Je dois m’absenter aux toilettes d’où j’entends le public réclamer "le pas de danse" ?!!?.. lui de répondre "le pas de danse eighties" et d’enchaîner par une version très personnelle "d’Amoureux solitaires" que Lio nous a longtemps laissé croire être une petite sucrerie eighties aux accents vaguement new-wave. Quel erreur !! Dans une reprise où les cuivres semblent avoir biberonné du Sigur Ros, Méliès nous livre le texte dans toute son âpreté, sa cruauté, qui nous renvoient à nos solitudes : "et toi dis-moi que tu m’aimes, même si c’est un mensonge et qu’on a pas une chance ... afin que nos vies aient l’air parfaites". Réjouissant !
Joseph d’Anvers avec qui Arman Méliès a bossé sur le dernier disque de Bashung vient prêter sa voix et son harmonica pour un duo.
Avant d’enchaîner "Papier Carbone" , Méliès remercie Seb au son. Je me suis rarement surpris à applaudir autant le type derrière la console. Mais là ... chapeau mec ! Son beau, propre, cohérent, global où l’on entend aussi bien une guitare au son distordue, qu’un cuivre en sourdine, une cymbale qu’un harmonica. Ce type-là joue un rôle d’architecte ... L’hypnose musicale requiert des compétences !
Rappel. Arman resté seul, s’accroupit pour jouer avec ses pédales de guitare puis, debout, se livre à un solo de guitare hiératique : quelques notes posées ça et là, en suspens au dessus du vide ...

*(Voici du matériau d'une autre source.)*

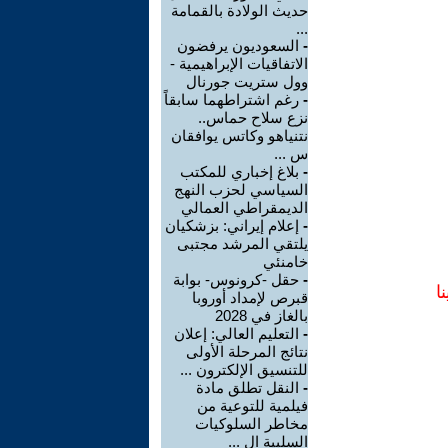
حديث الولادة بالقمامة
...
-
السعوديون يرفضون
الاتفاقيات الإبراهيمية -
وول ستريت جورنال
-
رغم اشتراطهما سابقاً
نزع سلاح حماس..
نتنياهو وكاتس يوافقان
س ...
-
بلاغ إخباري للمكتب
السياسي لحزب النهج
الديمقراطي العمالي
-
إعلام إيراني: بزشكيان
يلتقي المرشد مجتبى
خامنئي
-
حقل -كرونوس- بوابة
ا
قبرص لإمداد أوروبا
بالغاز في 2028
-
التعليم العالي: إعلان
نتائج المرحلة الأولى
للتنسيق الإلكترون ...
-
النقل تطلق مادة
فيلمية للتوعية من
مخاطر السلوكيات
السلبية ال ...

Deuxième rappel. Méliès s’offre quelques secondes de déconcentration. Il blague, soulagé de la réussite du tour qu’il vient de nous jouer ? "c’est le rappel du rappel, tout ça est improvisé" ....
Bien loin de l’improvisation en fait, nous avons assisté à un concert qui ne supporte pas l’à peu près. Arman Méliès nous a guidé, en maître de cérémonie élégant et subtil, dans les dédales, les sinuosités de sa musique pop aux mélodies hypnotiques.
Je suis curieux de savoir si le sortilège se reproduirait lors d’un deuxième concert, sans l’effet de surprise ...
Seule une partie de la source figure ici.